Divide using synthetic division $$ ( x^{4}+8x^{3}+12x^{2}-2x-9 ) \div ( x+2 ) $$
Answer
The synthetic division table is:
$$ \begin{array}{c|rrrrr}-2&1&8&12&-2&-9\\& & -2& -12& 0& \color{black}{4} \\ \hline &\color{blue}{1}&\color{blue}{6}&\color{blue}{0}&\color{blue}{-2}&\color{orangered}{-5} \end{array} $$The solution is:
$$ \frac{ x^{4}+8x^{3}+12x^{2}-2x-9 }{ x+2 } = \color{blue}{x^{3}+6x^{2}-2} \color{red}{~-~} \frac{ \color{red}{ 5 } }{ x+2 } $$Explanation
Step 1 : Write down the coefficients of the dividend into division table.
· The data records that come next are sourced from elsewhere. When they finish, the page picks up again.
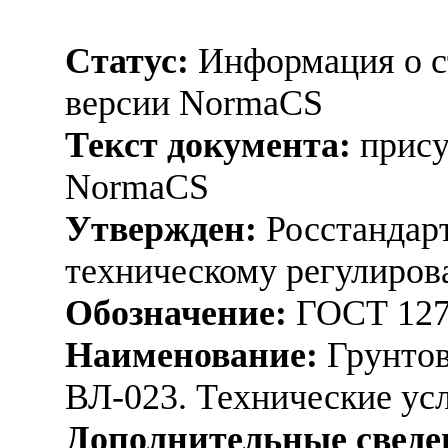
Статус:
Информация о ст
версии NormaCS
Текст документа:
прису
NormaCS
Утвержден:
Росстандарт
техническому регулиров
Обозначение:
ГОСТ 127
Наименование:
Грунтов
ВЛ-023. Технические ус
Дополнительные сведе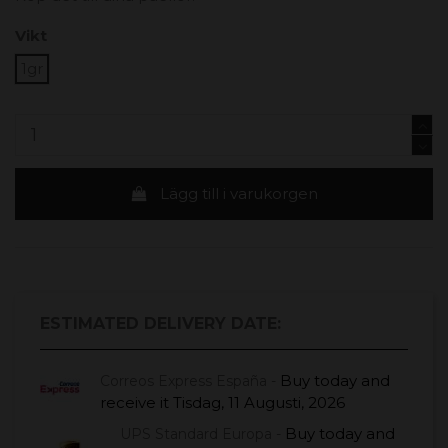
Vikt
1gr
Lägg till i varukorgen
ESTIMATED DELIVERY DATE:
Buy today
and
Correos Express España -
receive it
Tisdag, 11 Augusti, 2026
Buy today
and
UPS Standard Europa -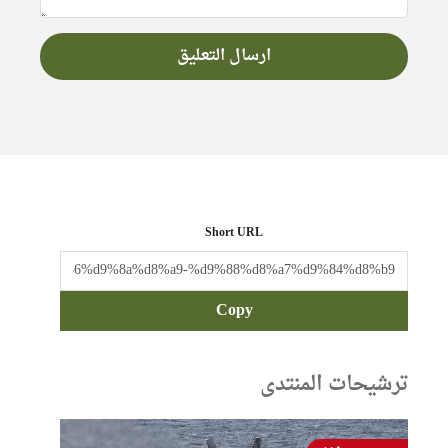
Short URL
Copy
ترشيحات المنتدى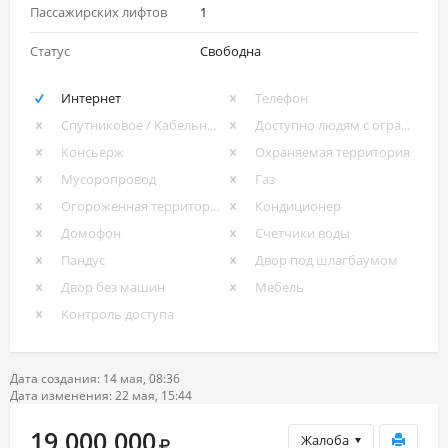
Пассажирских лифтов
1
Статус
Свободна
Интернет
Телефон
Спутниковое / Кабельное ТВ
Доступно людям с ограниченными возможностями
Консьерж
Охраняемая территория
Мусоропровод
Газ
Огороженная территория
Кондиционер
Домофон
Счетчики воды
Пандус
Двор под шлагбаумом
Двор без машин
Мебель
Контроль доступа
Дата создания: 14 мая, 08:36
Дата изменения: 22 мая, 15:44
19 000 000
Жалоба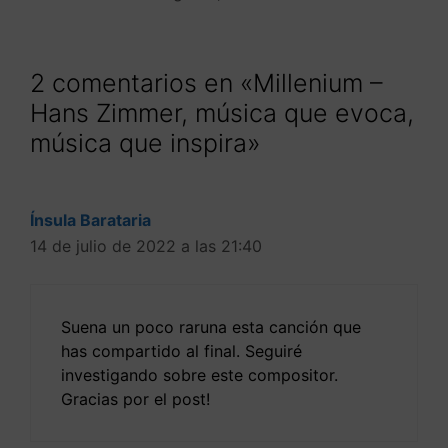
2 comentarios en «Millenium –
Hans Zimmer, música que evoca,
música que inspira»
Ínsula Barataria
14 de julio de 2022 a las 21:40
Suena un poco raruna esta canción que
has compartido al final. Seguiré
investigando sobre este compositor.
Gracias por el post!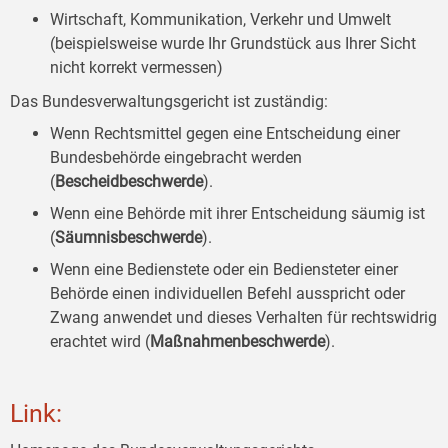
Wirtschaft, Kommunikation, Verkehr und Umwelt
(beispielsweise wurde Ihr Grundstück aus Ihrer Sicht
nicht korrekt vermessen)
Das Bundesverwaltungsgericht ist zuständig:
Wenn Rechtsmittel gegen eine Entscheidung einer
Bundesbehörde eingebracht werden
(
Bescheidbeschwerde
).
Wenn eine Behörde mit ihrer Entscheidung säumig ist
(
Säumnisbeschwerde
).
Wenn eine Bedienstete oder ein Bediensteter einer
Behörde einen individuellen Befehl ausspricht oder
Zwang anwendet und dieses Verhalten für rechtswidrig
erachtet wird (
Maßnahmenbeschwerde
).
Link: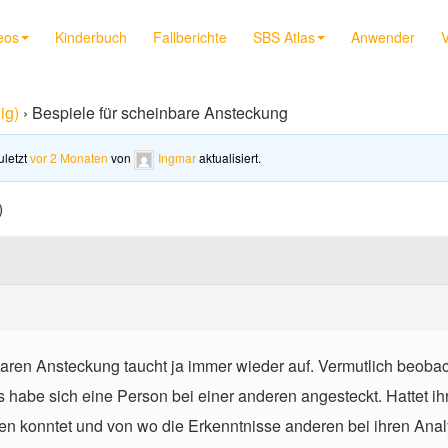
eos
Kinderbuch
Fallberichte
SBS Atlas
Anwender
V
ig)
›
Bespiele für scheinbare Ansteckung
uletzt
vor 2 Monaten
von
Ingmar
aktualisiert.
)
ren Ansteckung taucht ja immer wieder auf. Vermutlich beobac
 habe sich eine Person bei einer anderen angesteckt. Hattet ih
en konntet und von wo die Erkenntnisse anderen bei ihren Ana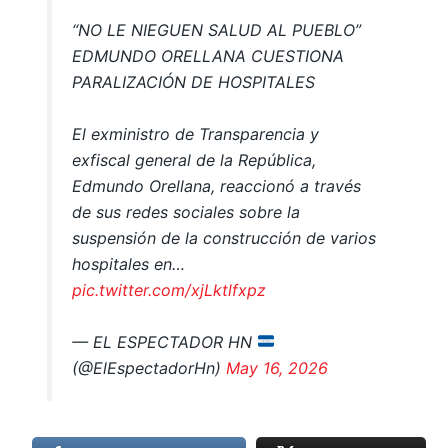
“NO LE NIEGUEN SALUD AL PUEBLO”
EDMUNDO ORELLANA CUESTIONA
PARALIZACIÓN DE HOSPITALES
El exministro de Transparencia y
exfiscal general de la República,
Edmundo Orellana, reaccionó a través
de sus redes sociales sobre la
suspensión de la construcción de varios
hospitales en…
pic.twitter.com/xjLktlfxpz
— EL ESPECTADOR HN
(@ElEspectadorHn)
May 16, 2026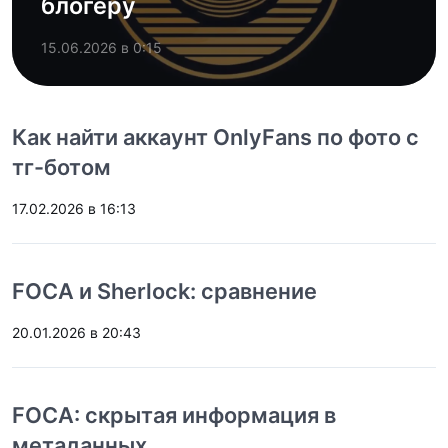
блогеру
15.06.2026 в 0:15
Как найти аккаунт OnlyFans по фото с
тг-ботом
17.02.2026 в 16:13
FOCA и Sherlock: сравнение
20.01.2026 в 20:43
FOCA: скрытая информация в
метаданных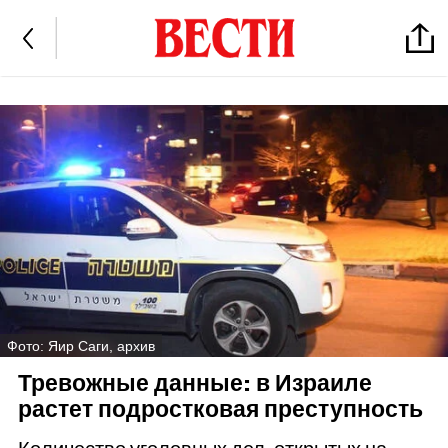
Фото: Яир Саги, архив
Тревожные данные: в Израиле
растет подростковая преступность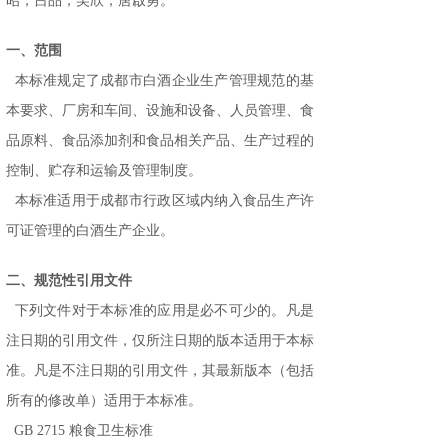
昭，吕品，吴欣，唐啟勇。
一、范围
本标准规定了成都市白酒企业生产管理规范的基
本要求、厂房和车间、设施和设备、人员管理、食
品原料、食品添加剂和食品相关产品、生产过程的
控制、贮存和运输及管理制度。
本标准适用于成都市行政区域内纳入食品生产许
可证管理的白酒生产企业。
二、规范性引用文件
下列文件对于本标准的应用是必不可少的。凡是
注日期的引用文件，仅所注日期的版本适用于本标
准。凡是不注日期的引用文件，其最新版本（包括
所有的修改单）适用于本标准。
GB 2715 粮食卫生标准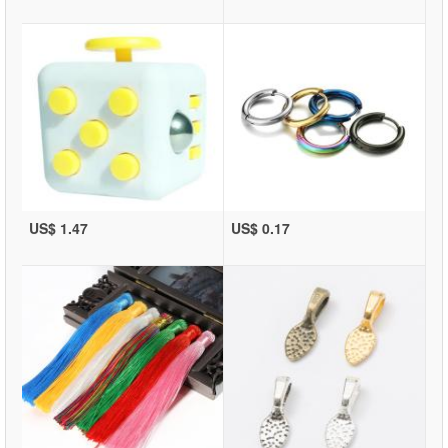
US$ 1.47
US$ 0.17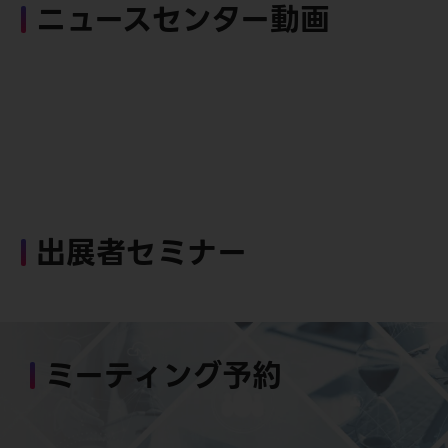
ニュースセンター動画
出展者セミナー
ミーティング予約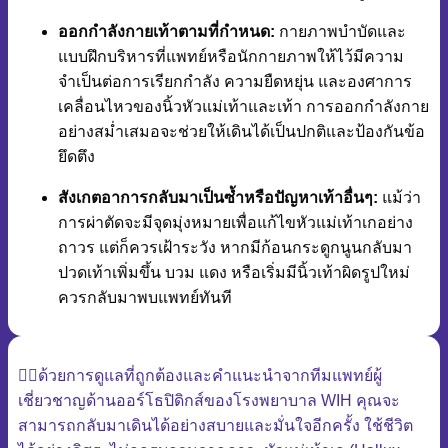
ออกกำลังกายเท้าตามที่กำหนด:
กายภาพบำบัดและ
แบบฝึกบริหารที่แพทย์หรือนักกายภาพให้ไว้มีความ
จำเป็นต่อการเรียกกำลัง ความยืดหยุ่น และองศาการ
เคลื่อนไหวของนิ้วหัวแม่เท้าและเท้า การออกกำลังกาย
อย่างสม่ำเสมอจะช่วยให้เดินได้เป็นปกติและป้องกันข้อ
ยึดตึง
สังเกตอาการกลับมาเป็นซ้ำหรือปัญหาเท้าอื่นๆ:
แม้ว่า
การผ่าตัดจะมีจุดมุ่งหมายเพื่อแก้ไขหัวแม่เท้าเกอย่าง
ถาวร แต่ก็ควรเฝ้าระวัง หากมีก้อนกระดูกนูนกลับมา
ปวดเท้าเพิ่มขึ้น บวม แดง หรือเริ่มมีนิ้วเท้าผิดรูปใหม่
ควรกลับมาพบแพทย์ทันที
👨‍⚕️ด้วยการดูแลที่ถูกต้องและคำแนะนำจากทีมแพทย์ผู้
เชี่ยวชาญด้านออร์โธปิดิกส์ของโรงพยาบาล WIH คุณจะ
สามารถกลับมาเดินได้อย่างสบายและมั่นใจอีกครั้ง ใช้ชีวิต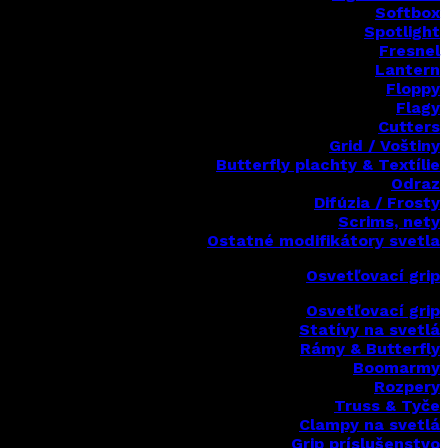
Softbox
Spotlight
Fresnel
Lantern
Floppy
Flagy
Cutters
Grid / Voštiny
Butterfly plachty & Textílie
Odraz
Difúzia / Frosty
Scrims,
nety
Ostatné modifikátory svetla
Osvetľovací grip
Osvetľovací grip
Statívy na svetlá
Rámy & Butterfly
Boomarm
y
Rozpery
Truss & Tyče
Clampy na svetlá
Grip príslušenstvo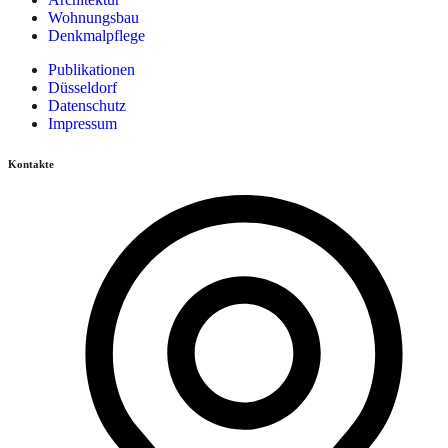
Wohnungsbau
Denkmalpflege
Publikationen
Düsseldorf
Datenschutz
Impressum
Kontakte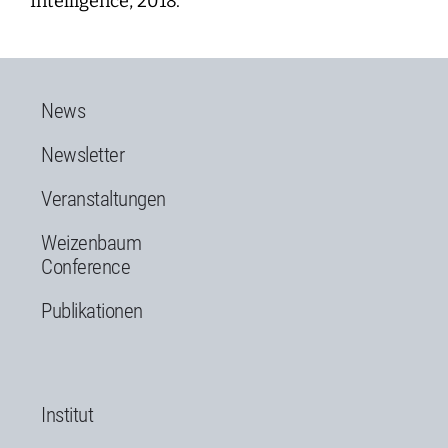
Intelligence, 2018.
News
Newsletter
Veranstaltungen
Weizenbaum
Conference
Publikationen
Institut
Put the zero from $ x + 2 = 0 $ ( $ x = \color{blue}{ -2 } $ ) at the left.
$$ \begin{array}{c|rrrrr}\color{blue}{-2}&1&8&12&-2&-9\\& & & & & \\ \hline &&&&& \end{array} $$Step 1 : Bring down the leading coefficient to the bottom row.
$$ \begin{array}{c|rrrrr}-2&\color{orangered}{ 1 }&8&12&-2&-9\\& & & & & \\ \hline &\color{orangered}{1}&&&& \end{array} $$Step 2 : Multiply by the number on the left, and carry the result into the next column: $ \color{blue}{ -2 } \cdot \color{blue}{ 1 } = \color{blue}{ -2 } $.
$$ \begin{array}{c|rrrrr}\color{blue}{-2}&1&8&12&-2&-9\\& & \color{blue}{-2} & & & \\ \hline &\color{blue}{1}&&&& \end{array} $$Step 3 : Add down last column: $ \color{orangered}{ 8 } + \color{orangered}{ \left( -2 \right) } = \color{orangered}{ 6 } $
$$ \begin{array}{c|rrrrr}-2&1&\color{orangered}{ 8 }&12&-2&-9\\& & \color{orangered}{-2} & & & \\ \hline &1&\color{orangered}{6}&&& \end{array} $$Step 4 : Multiply by the number on the left, and carry the result into the next column: $ \color{blue}{ -2 } \cdot \color{blue}{ 6 } = \color{blue}{ -12 } $.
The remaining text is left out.